La situation de crise agit comme un révélateur des failles, limites ou obsolescence d'un système ; comment prolonger ce qui doit évoluer ?
«Tout doit changer pour que rien ne change.»
Qu'est-ce qu'on conserve ? qu'emporte-t-on avec soi ?
Pour cette femme dont tu donnes l'exemple, ce qui doit être conservé c'est certainement l'envie de sortir et de s'amuser, de passer des bons moments, de se sentir belle et désirée, etc.
En fait cela pose plus largement le problème de la communication : personne n'a envie de changer si cela paraît contraignant, désagréable, ennuyeux, etc.
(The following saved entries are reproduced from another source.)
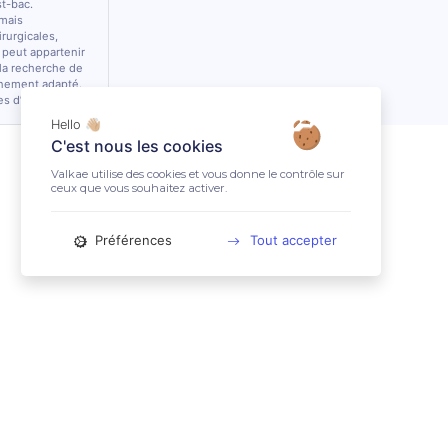
st-bac.
 mais
rurgicales,
 peut appartenir
 la recherche de
nnement adapté.
es d’équidés.
Hello 👋🏼
C'est nous les cookies
Valkae utilise des cookies et vous donne le contrôle sur
ceux que vous souhaitez activer.
Préférences
Tout accepter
Si on dit à cette femme ne va plus à cet endroit, ne t'habille plus comme cela, ne te comporte plus comme cela, etc. - ce qu'elle comprend, elle, c'est : ne t'amuse plus, ne passe plus de bons moments, ne te sens plus belle et désirée, etc.
Dans de telles conditions, le choix est vite opéré...
On réagit tous ainsi.
Pour qu'elle soit attentive au message qu'on souhaite lui faire passer, on doit aller sur son terrain, on doit sortir et s'amuser avec elle, passer de bons moments en lui montrant que c'est possible de le faire sans se mettre ostensiblement en danger.
Ce que je voudrais souligner c'est la dynamique du truc :
Prends quelqu'un, n'importe qui, et tu lui montres qu'il ne peut pas continuer à faire ce qu'il fait (c'est le bon sens), la personne piges le truc (normal, ça tombe sous le sens) mais c'est le bad trip car elle se retrouve devant un grand vide : «alors tout est fini... fini la grosse marade, fini les virées, fini (mettez ce qui vous chante) etc.»
Pour que le changement soit validé par la personne (consciemment ou pas) il faut que le bénéfice qu'elle retirait soit conservé :
Nos habitudes sont de puissants conditionnements qui agissent en nous aliénant : c'est la logique de l'addiction. C'est un système très positif, car dans la majeure partie des cas il nous permet de survivre en suivant ce qui nous convient, en recherchant ce qui nous fait du bien ;
Mais il peut aussi agir en frein sur-puissant...
Et déclencher l'angoisse, utiliser tout un panel inconscient ou psychosomatique de tactiques pour enrayer le changement.
Ou pire, faire aimer ce qui nuit à la personne.